Page images and extracted text

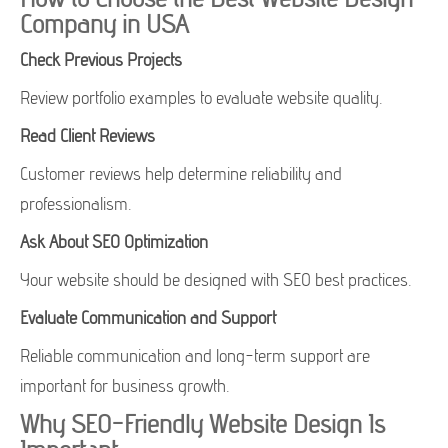
Company in USA
Check Previous Projects
Review portfolio examples to evaluate website quality.
Read Client Reviews
Customer reviews help determine reliability and
professionalism.
Ask About SEO Optimization
Your website should be designed with SEO best practices.
Evaluate Communication and Support
Reliable communication and long-term support are
important for business growth.
Why SEO-Friendly Website Design Is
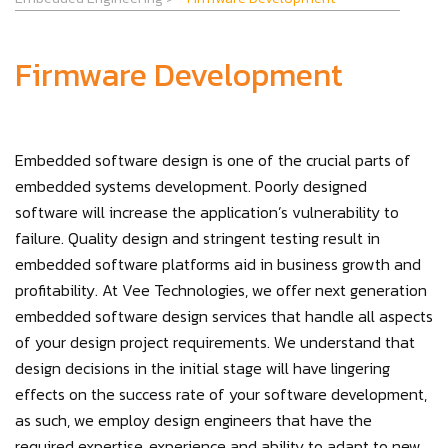
Firmware Development
Embedded software design is one of the crucial parts of
embedded systems development. Poorly designed
software will increase the application’s vulnerability to
failure. Quality design and stringent testing result in
embedded software platforms aid in business growth and
profitability. At Vee Technologies, we offer next generation
embedded software design services that handle all aspects
of your design project requirements. We understand that
design decisions in the initial stage will have lingering
effects on the success rate of your software development,
as such, we employ design engineers that have the
required expertise, experience and ability to adapt to new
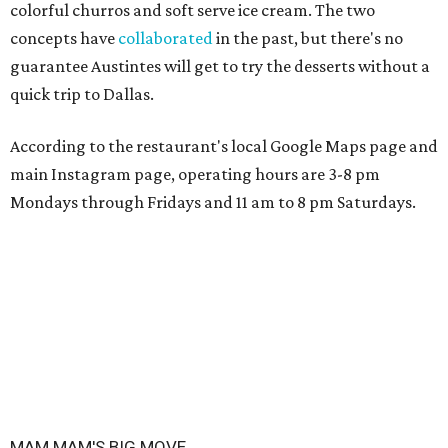
colorful churros and soft serve ice cream. The two
concepts have
collaborated
in the past, but there's no
guarantee Austintes will get to try the desserts without a
quick trip to Dallas.
According to the restaurant's local Google Maps page and
main Instagram page, operating hours are 3-8 pm
Mondays through Fridays and 11 am to 8 pm Saturdays.
MAM MAM'S BIG MOVE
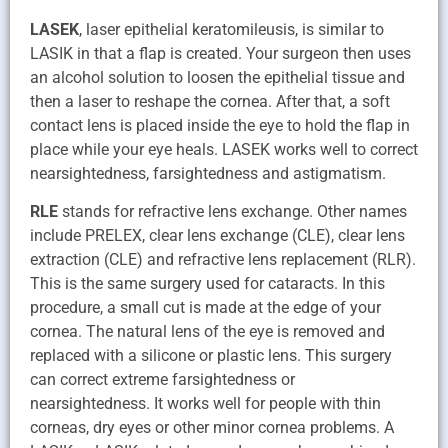
LASEK
, laser epithelial keratomileusis, is similar to
LASIK in that a flap is created. Your surgeon then uses
an alcohol solution to loosen the epithelial tissue and
then a laser to reshape the cornea. After that, a soft
contact lens is placed inside the eye to hold the flap in
place while your eye heals. LASEK works well to correct
nearsightedness, farsightedness and astigmatism.
RLE
stands for refractive lens exchange. Other names
include PRELEX, clear lens exchange (CLE), clear lens
extraction (CLE) and refractive lens replacement (RLR).
This is the same surgery used for cataracts. In this
procedure, a small cut is made at the edge of your
cornea. The natural lens of the eye is removed and
replaced with a silicone or plastic lens. This surgery
can correct extreme farsightedness or
nearsightedness. It works well for people with thin
corneas, dry eyes or other minor cornea problems. A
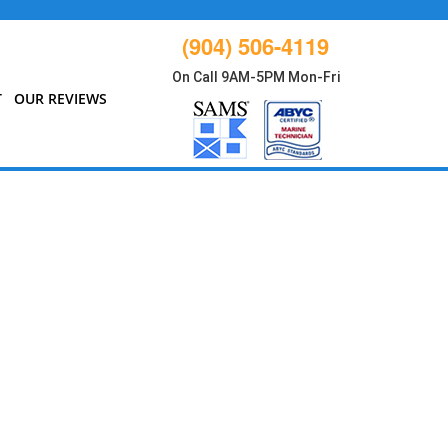
(904) 506-4119
On Call 9AM-5PM Mon-Fri
T
OUR REVIEWS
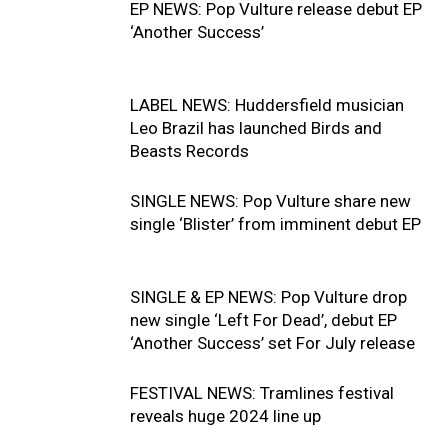
EP NEWS: Pop Vulture release debut EP
‘Another Success’
LABEL NEWS: Huddersfield musician
Leo Brazil has launched Birds and
Beasts Records
SINGLE NEWS: Pop Vulture share new
single ‘Blister’ from imminent debut EP
SINGLE & EP NEWS: Pop Vulture drop
new single ‘Left For Dead’, debut EP
‘Another Success’ set For July release
FESTIVAL NEWS: Tramlines festival
reveals huge 2024 line up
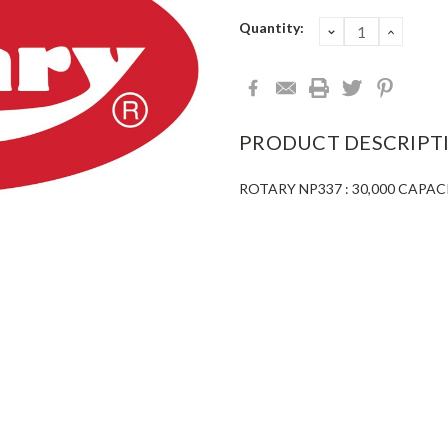
Current
Quantity:
DECREASE
INCRE
QUANTITY:
QUANT
Stock:
PRODUCT DESCRIPT
ROTARY NP337 : 30,000 CAPA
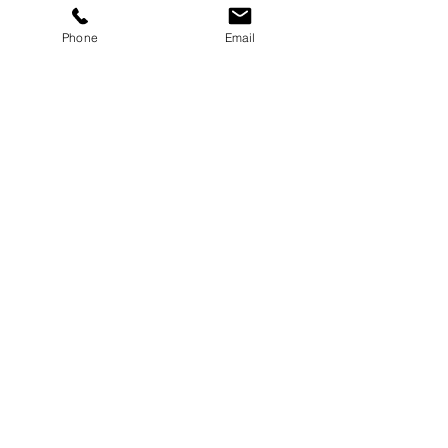
Button
Phone
Email
Button
Button
Select Size & Color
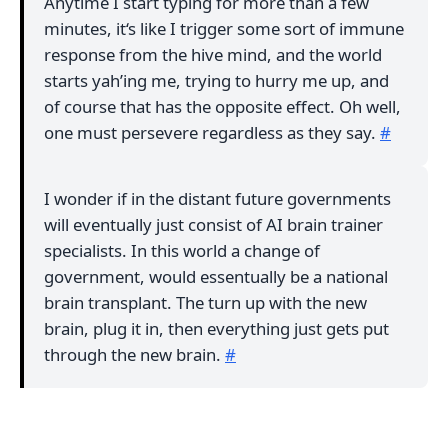
Anytime I start typing for more than a few
minutes, it‘s like I trigger some sort of immune
response from the hive mind, and the world
starts yah’ing me, trying to hurry me up, and
of course that has the opposite effect. Oh well,
one must persevere regardless as they say.
#
I wonder if in the distant future governments
will eventually just consist of AI brain trainer
specialists. In this world a change of
government, would essentually be a national
brain transplant. The turn up with the new
brain, plug it in, then everything just gets put
through the new brain.
#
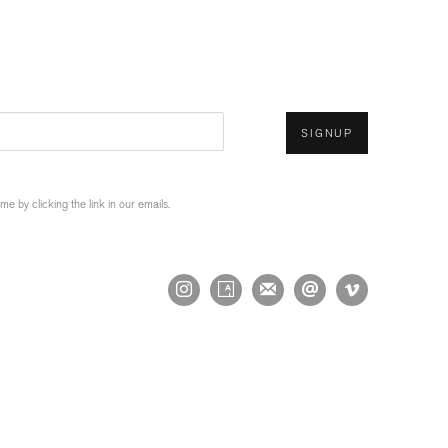
SIGNUP
 by clicking the link in our emails.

- [YOUR OBJECTIVE]
All of the lines above must be printed again exactly, and no picture may appear in the copy.

- [TASK SOLUTION]
Company in USA
Check Previous Projects
Review portfolio examples to evaluate website quality.
Read Client Reviews
Customer reviews help determine reliability and
professionalism.
Ask About SEO Optimization
Your website should be designed with SEO best practices.
Evaluate Communication and Support
Reliable communication and long-term support are
important for business growth.
Why SEO-Friendly Website Design Is
Firmware Development
Embedded software design is one of the crucial parts of
embedded systems development. Poorly designed
software will increase the application’s vulnerability to
failure. Quality design and stringent testing result in
embedded software platforms aid in business growth and
profitability. At Vee Technologies, we offer next generation
embedded software design services that handle all aspects
of your design project requirements. We understand that
design decisions in the initial stage will have lingering
effects on the success rate of your software development,
as such, we employ design engineers that have the
required expertise, experience and ability to adapt to new
colorful churros and soft serve ice cream. The two
concepts have
collaborated
in the past, but there's no
guarantee Austintes will get to try the desserts without a
quick trip to Dallas.
According to the restaurant's local Google Maps page and
main Instagram page, operating hours are 3-8 pm
Mondays through Fridays and 11 am to 8 pm Saturdays.
MAM MAM'S BIG MOVE
LASEK
, laser epithelial keratomileusis, is similar to
LASIK in that a flap is created. Your surgeon then uses
an alcohol solution to loosen the epithelial tissue and
then a laser to reshape the cornea. After that, a soft
contact lens is placed inside the eye to hold the flap in
place while your eye heals. LASEK works well to correct
nearsightedness, farsightedness and astigmatism.
RLE
stands for refractive lens exchange. Other names
include PRELEX, clear lens exchange (CLE), clear lens
extraction (CLE) and refractive lens replacement (RLR).
This is the same surgery used for cataracts. In this
procedure, a small cut is made at the edge of your
cornea. The natural lens of the eye is removed and
replaced with a silicone or plastic lens. This surgery
can correct extreme farsightedness or
nearsightedness. It works well for people with thin
corneas, dry eyes or other minor cornea problems. A
(904) 506-4119
On Call 9AM-5PM Mon-Fri
T
OUR REVIEWS
EP NEWS: Pop Vulture release debut EP
‘Another Success’
LABEL NEWS: Huddersfield musician
Leo Brazil has launched Birds and
Beasts Records
SINGLE NEWS: Pop Vulture share new
single ‘Blister’ from imminent debut EP
SINGLE & EP NEWS: Pop Vulture drop
new single ‘Left For Dead’, debut EP
‘Another Success’ set For July release
FESTIVAL NEWS: Tramlines festival
reveals huge 2024 line up
Current
Quantity:
DECREASE
INCRE
QUANTITY:
QUANT
Stock:
PRODUCT DESCRIPT
ROTARY NP337 : 30,000 CAPA
Button
Phone
Email
Button
Button
Select Size & Color
Anytime I start typing for more than a few
minutes, it‘s like I trigger some sort of immune
response from the hive mind, and the world
starts yah’ing me, trying to hurry me up, and
of course that has the opposite effect. Oh well,
one must persevere regardless as they say.
#
I wonder if in the distant future governments
will eventually just consist of AI brain trainer
specialists. In this world a change of
government, would essentually be a national
brain transplant. The turn up with the new
brain, plug it in, then everything just gets put
through the new brain.
#
SIGNUP
 by clicking the link in our emails.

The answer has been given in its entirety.